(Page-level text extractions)
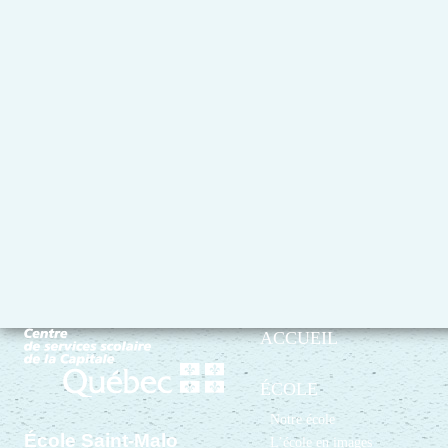
ACCUEIL
ÉCOLE
Notre école
École Saint-Malo
L’école en images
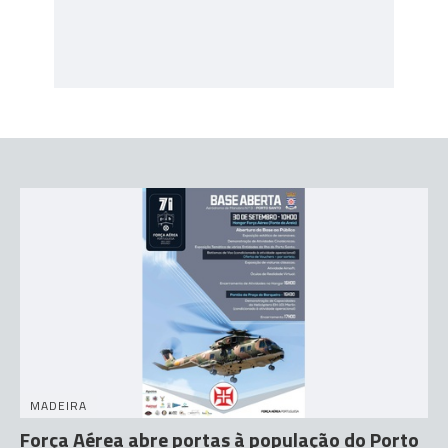
MADEIRA
Força Aérea abre portas à população do Porto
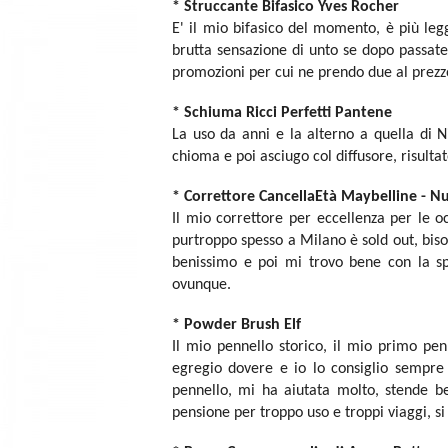
* Struccante Bifasico Yves Rocher
E' il mio bifasico del momento, è più legg
brutta sensazione di unto se dopo passate
promozioni per cui ne prendo due al prezzo
* Schiuma
Ricci Perfetti
Pantene
La uso da anni e la alterno a quella di 
chioma e poi asciugo col diffusore, risultat
* Correttore CancellaEtà Maybelline - N
Il mio correttore per eccellenza per le 
purtroppo spesso a Milano è sold out, bis
benissimo e poi mi trovo bene con la sp
ovunque.
* Powder Brush Elf
Il mio pennello storico, il mio primo pe
egregio dovere e io lo consiglio sempre 
pennello, mi ha aiutata molto, stende ben
pensione per troppo uso e troppi viaggi, si 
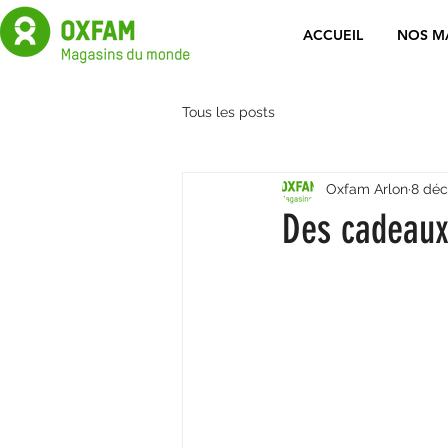
ACCUEIL
NOS M
Tous les posts
Oxfam Arlon
8 déc
Des cadeaux 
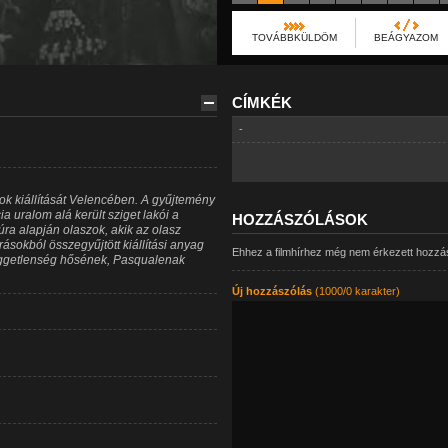
TOVÁBBKÜLDÖM
BEÁGYAZOM
CÍMKÉK
-
ok kiállítását Velencében. A gyűjtemény
a uralom alá került sziget lakói a
HOZZÁSZÓLÁSOK
túra alapján olaszok, akik az olasz
sokból összegyűjtött kiállítási anyag
Ehhez a filmhírhez még nem érkezett hozzá
i függetlenség hősének, Pasqualenak
Új hozzászólás
(1000/0 karakter)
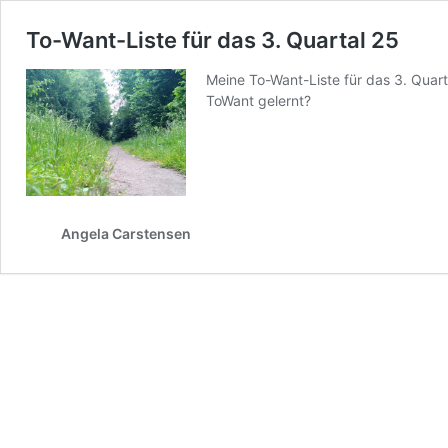
To-Want-Liste für das 3. Quartal 25
Meine To-Want-Liste für das 3. Quar
ToWant gelernt?
Angela Carstensen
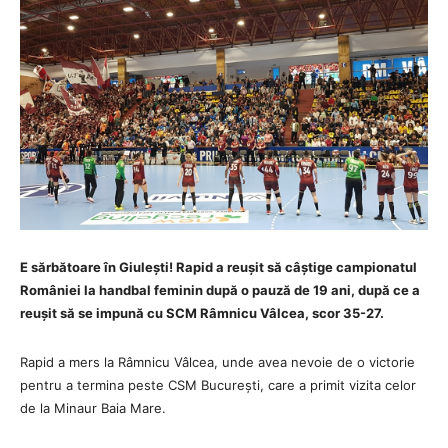
E sărbătoare în Giulești! Rapid a reușit să câștige campionatul
României la handbal feminin după o pauză de 19 ani, după ce a
reușit să se impună cu SCM Râmnicu Vâlcea, scor 35-27.
Rapid a mers la Râmnicu Vâlcea, unde avea nevoie de o victorie
pentru a termina peste CSM București, care a primit vizita celor
de la Minaur Baia Mare.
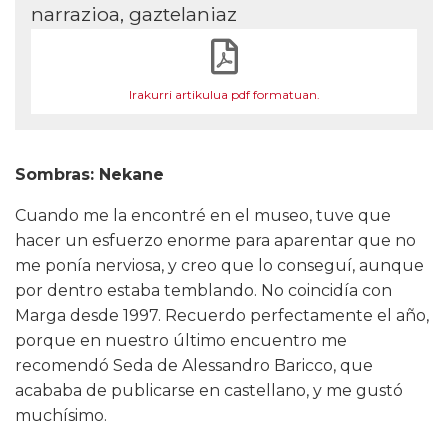
narrazioa, gaztelaniaz
Irakurri artikulua pdf formatuan.
Sombras: Nekane
Cuando me la encontré en el museo, tuve que
hacer un esfuerzo enorme para aparentar que no
me ponía nerviosa, y creo que lo conseguí, aunque
por dentro estaba temblando. No coincidía con
Marga desde 1997. Recuerdo perfectamente el año,
porque en nuestro último encuentro me
recomendó Seda de Alessandro Baricco, que
acababa de publicarse en castellano, y me gustó
muchísimo.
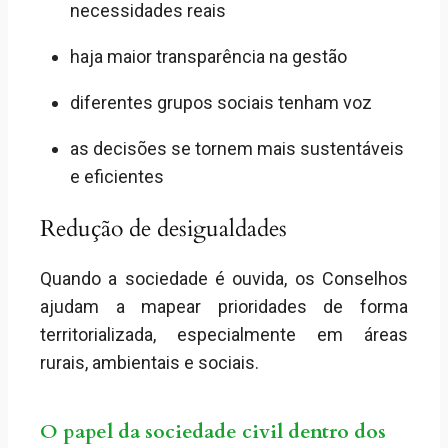
necessidades reais
haja maior transparência na gestão
diferentes grupos sociais tenham voz
as decisões se tornem mais sustentáveis
e eficientes
Redução de desigualdades
Quando a sociedade é ouvida, os Conselhos
ajudam a mapear prioridades de forma
territorializada, especialmente em áreas
rurais, ambientais e sociais.
O papel da sociedade civil dentro dos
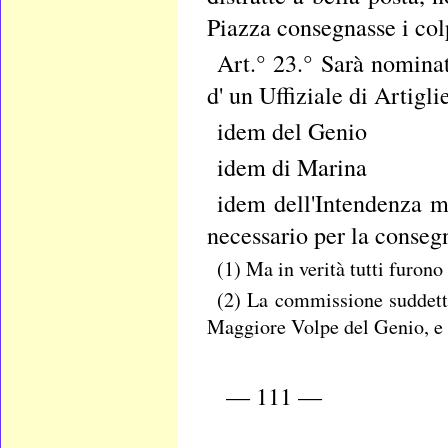
Piazza consegnasse i col
Art.° 23.° Sarà nomina
d' un Uffiziale di Artigli
idem del Genio
idem di Marina
idem dell'Intendenza m
necessario per la conseg
(1) Ma in verità tutti furono 
(2) La commissione suddett
Maggiore Volpe del Genio, e 
— 111 —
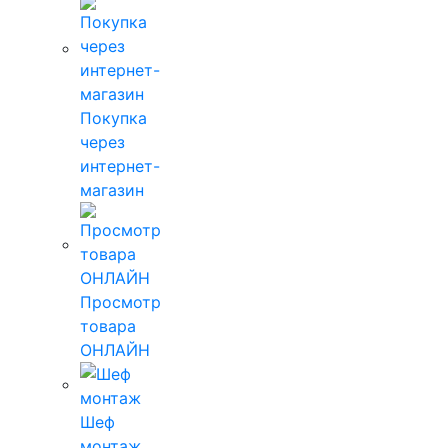
Покупка
через
интернет-
магазин
Просмотр
товара
ОНЛАЙН
Шеф
монтаж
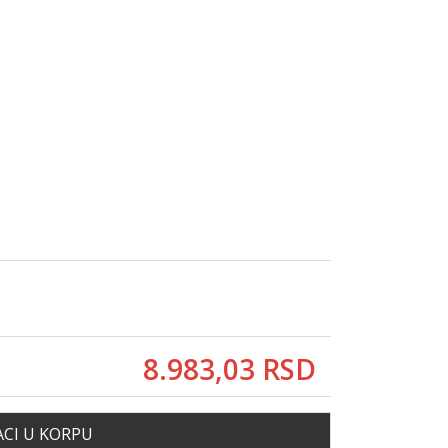
8.983,
03
RSD
CI U KORPU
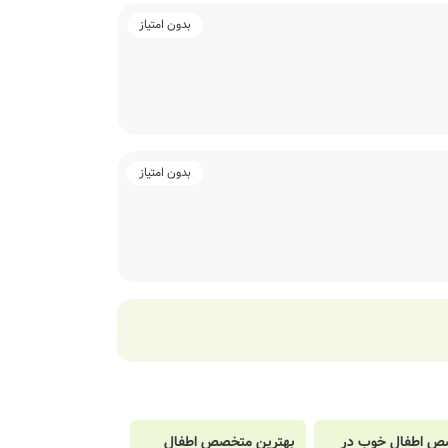
بدون امتیاز
بدون امتیاز
ص اطفال خوب در
بهترین متخصص اطفال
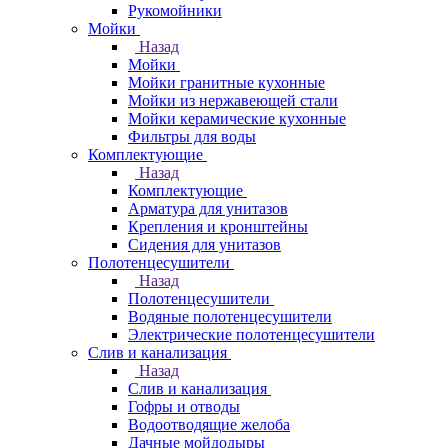
Рукомойники
Мойки
Назад
Мойки
Мойки гранитные кухонные
Мойки из нержавеющей стали
Мойки керамические кухонные
Фильтры для воды
Комплектующие
Назад
Комплектующие
Арматура для унитазов
Крепления и кронштейны
Сидения для унитазов
Полотенцесушители
Назад
Полотенцесушители
Водяные полотенцесушители
Электрические полотенцесушители
Слив и канализация
Назад
Слив и канализация
Гофры и отводы
Водоотводящие желоба
Дачные мойдодыры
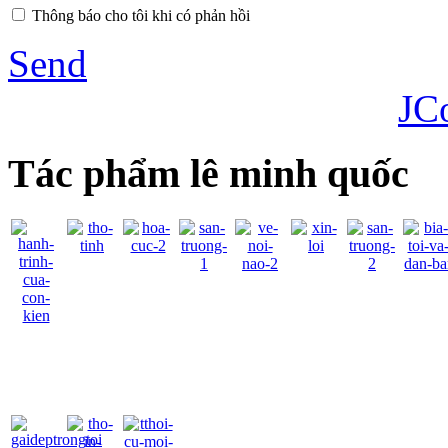
Thông báo cho tôi khi có phản hồi
Send
JC
Tác phẩm lê minh quốc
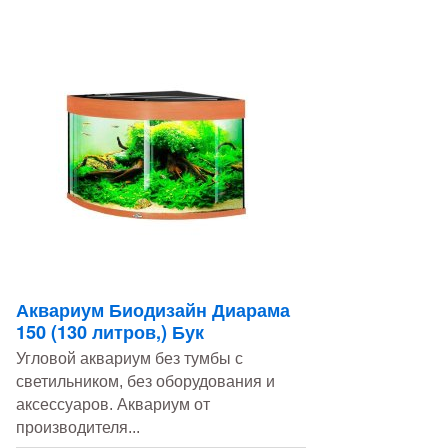
Аквариум Биодизайн Диарама
150 (130 литров,) Бук
Угловой аквариум без тумбы с
светильником, без оборудования и
аксессуаров. Аквариум от
производителя...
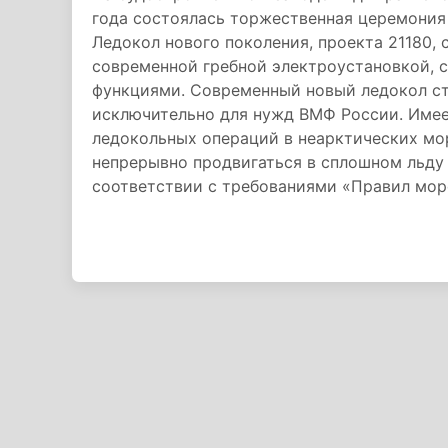
года состоялась торжественная церемония
Ледокол нового поколения, проекта 21180,
современной гребной электроустановкой,
функциями. Современный новый ледокол ст
исключительно для нужд ВМФ России. Имеет
ледокольных операций в неарктических мор
непрерывно продвигаться в сплошном льду 
соответствии с требованиями «Правил мор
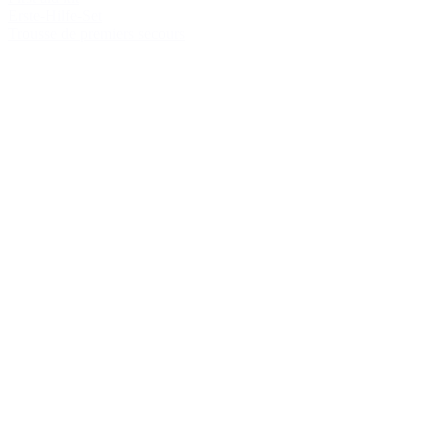
Erste-Hilfe-Set
Trousse de premiers secours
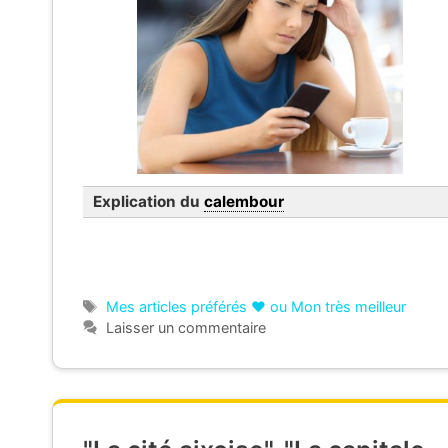
Explication du
calembour
Étiquettes
Mes articles préférés ❤ ou Mon très meilleur
Laisser un commentaire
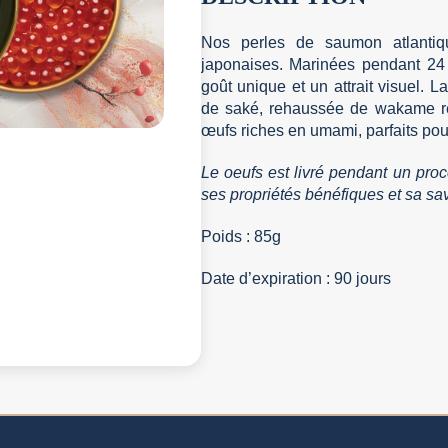
Nos perles de saumon atlantiqu
japonaises. Marinées pendant 24 
goût unique et un attrait visuel.
de saké, rehaussée de wakame ré
œufs riches en umami, parfaits pour 
Le oeufs est livré pendant un pro
ses propriétés bénéfiques et sa sa
Poids : 85g
Date d’expiration : 90 jours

What you have to do:
Set down, word for word, only the lines running from the line with "Explication du" through the final line of the entries above, omitting all pictures.

Completed task:
Explication du
calembour
Étiquettes
Mes articles préférés ❤ ou Mon très meilleur
Laisser un commentaire
Nos perles de saumon atlantiqu
japonaises. Marinées pendant 24 
goût unique et un attrait visuel.
de saké, rehaussée de wakame ré
œufs riches en umami, parfaits pour 
Le oeufs est livré pendant un pro
ses propriétés bénéfiques et sa sa
Poids : 85g
Date d’expiration : 90 jours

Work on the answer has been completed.